§ **How to complete this task**
Omitting the images, transcribe the records below exactly as they stand.

§ **Exercise material**
+++++

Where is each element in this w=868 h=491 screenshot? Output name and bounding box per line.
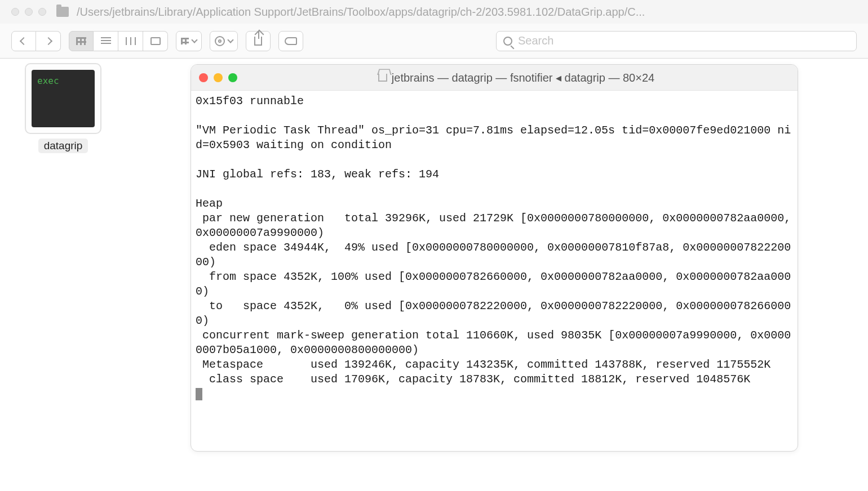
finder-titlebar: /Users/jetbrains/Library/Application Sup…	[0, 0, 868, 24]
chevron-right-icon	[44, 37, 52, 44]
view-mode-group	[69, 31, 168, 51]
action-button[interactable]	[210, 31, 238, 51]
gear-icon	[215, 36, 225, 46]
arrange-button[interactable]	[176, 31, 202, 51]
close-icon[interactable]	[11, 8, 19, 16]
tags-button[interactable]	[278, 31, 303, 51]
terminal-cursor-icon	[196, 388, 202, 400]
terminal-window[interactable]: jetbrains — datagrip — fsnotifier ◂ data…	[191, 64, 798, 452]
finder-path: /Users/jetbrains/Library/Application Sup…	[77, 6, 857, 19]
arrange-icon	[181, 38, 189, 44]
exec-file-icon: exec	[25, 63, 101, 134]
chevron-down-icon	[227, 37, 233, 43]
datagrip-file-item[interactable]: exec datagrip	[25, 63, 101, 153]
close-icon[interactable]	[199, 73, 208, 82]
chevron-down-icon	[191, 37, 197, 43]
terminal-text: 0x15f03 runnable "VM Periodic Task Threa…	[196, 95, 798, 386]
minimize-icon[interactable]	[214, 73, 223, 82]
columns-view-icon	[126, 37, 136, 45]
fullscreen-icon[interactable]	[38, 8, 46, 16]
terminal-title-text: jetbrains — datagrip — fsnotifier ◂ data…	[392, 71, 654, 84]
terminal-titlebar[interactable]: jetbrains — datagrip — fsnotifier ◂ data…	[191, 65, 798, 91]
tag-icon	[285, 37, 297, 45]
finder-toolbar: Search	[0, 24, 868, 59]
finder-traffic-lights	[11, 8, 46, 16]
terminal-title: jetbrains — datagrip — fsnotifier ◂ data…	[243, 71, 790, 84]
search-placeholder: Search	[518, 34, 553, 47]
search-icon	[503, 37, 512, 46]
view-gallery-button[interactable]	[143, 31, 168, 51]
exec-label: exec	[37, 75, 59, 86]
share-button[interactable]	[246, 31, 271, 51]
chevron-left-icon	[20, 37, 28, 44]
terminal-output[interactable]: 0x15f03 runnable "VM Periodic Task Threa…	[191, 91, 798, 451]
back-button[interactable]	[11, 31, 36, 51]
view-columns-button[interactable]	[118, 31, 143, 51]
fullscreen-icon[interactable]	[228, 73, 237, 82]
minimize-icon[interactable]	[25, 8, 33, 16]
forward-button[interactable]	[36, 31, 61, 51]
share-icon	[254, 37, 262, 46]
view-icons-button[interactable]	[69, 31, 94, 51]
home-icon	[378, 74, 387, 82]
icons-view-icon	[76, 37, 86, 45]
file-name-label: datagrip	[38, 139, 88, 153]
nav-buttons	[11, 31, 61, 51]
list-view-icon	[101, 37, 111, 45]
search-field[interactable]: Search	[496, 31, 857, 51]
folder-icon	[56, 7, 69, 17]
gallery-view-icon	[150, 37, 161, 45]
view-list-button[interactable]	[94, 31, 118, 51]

+++++

§ **Finished task**
Where is each element in this w=868 h=491 screenshot? Output name and bounding box per line.
finder-titlebar: /Users/jetbrains/Library/Application Sup…	[0, 0, 868, 24]
chevron-right-icon	[44, 37, 52, 44]
view-mode-group	[69, 31, 168, 51]
action-button[interactable]	[210, 31, 238, 51]
gear-icon	[215, 36, 225, 46]
arrange-button[interactable]	[176, 31, 202, 51]
close-icon[interactable]	[11, 8, 19, 16]
tags-button[interactable]	[278, 31, 303, 51]
terminal-cursor-icon	[196, 388, 202, 400]
terminal-window[interactable]: jetbrains — datagrip — fsnotifier ◂ data…	[191, 64, 798, 452]
finder-path: /Users/jetbrains/Library/Application Sup…	[77, 6, 857, 19]
arrange-icon	[181, 38, 189, 44]
exec-file-icon: exec	[25, 63, 101, 134]
chevron-down-icon	[227, 37, 233, 43]
datagrip-file-item[interactable]: exec datagrip	[25, 63, 101, 153]
close-icon[interactable]	[199, 73, 208, 82]
chevron-down-icon	[191, 37, 197, 43]
terminal-text: 0x15f03 runnable "VM Periodic Task Threa…	[196, 95, 798, 386]
minimize-icon[interactable]	[214, 73, 223, 82]
columns-view-icon	[126, 37, 136, 45]
fullscreen-icon[interactable]	[38, 8, 46, 16]
terminal-title-text: jetbrains — datagrip — fsnotifier ◂ data…	[392, 71, 654, 84]
terminal-titlebar[interactable]: jetbrains — datagrip — fsnotifier ◂ data…	[191, 65, 798, 91]
tag-icon	[285, 37, 297, 45]
finder-toolbar: Search	[0, 24, 868, 59]
finder-traffic-lights	[11, 8, 46, 16]
terminal-title: jetbrains — datagrip — fsnotifier ◂ data…	[243, 71, 790, 84]
search-placeholder: Search	[518, 34, 553, 47]
search-icon	[503, 37, 512, 46]
view-gallery-button[interactable]	[143, 31, 168, 51]
exec-label: exec	[37, 75, 59, 86]
share-button[interactable]	[246, 31, 271, 51]
chevron-left-icon	[20, 37, 28, 44]
terminal-output[interactable]: 0x15f03 runnable "VM Periodic Task Threa…	[191, 91, 798, 451]
back-button[interactable]	[11, 31, 36, 51]
view-columns-button[interactable]	[118, 31, 143, 51]
fullscreen-icon[interactable]	[228, 73, 237, 82]
minimize-icon[interactable]	[25, 8, 33, 16]
forward-button[interactable]	[36, 31, 61, 51]
share-icon	[254, 37, 262, 46]
view-icons-button[interactable]	[69, 31, 94, 51]
home-icon	[378, 74, 387, 82]
icons-view-icon	[76, 37, 86, 45]
file-name-label: datagrip	[38, 139, 88, 153]
nav-buttons	[11, 31, 61, 51]
list-view-icon	[101, 37, 111, 45]
search-field[interactable]: Search	[496, 31, 857, 51]
folder-icon	[56, 7, 69, 17]
gallery-view-icon	[150, 37, 161, 45]
view-list-button[interactable]	[94, 31, 118, 51]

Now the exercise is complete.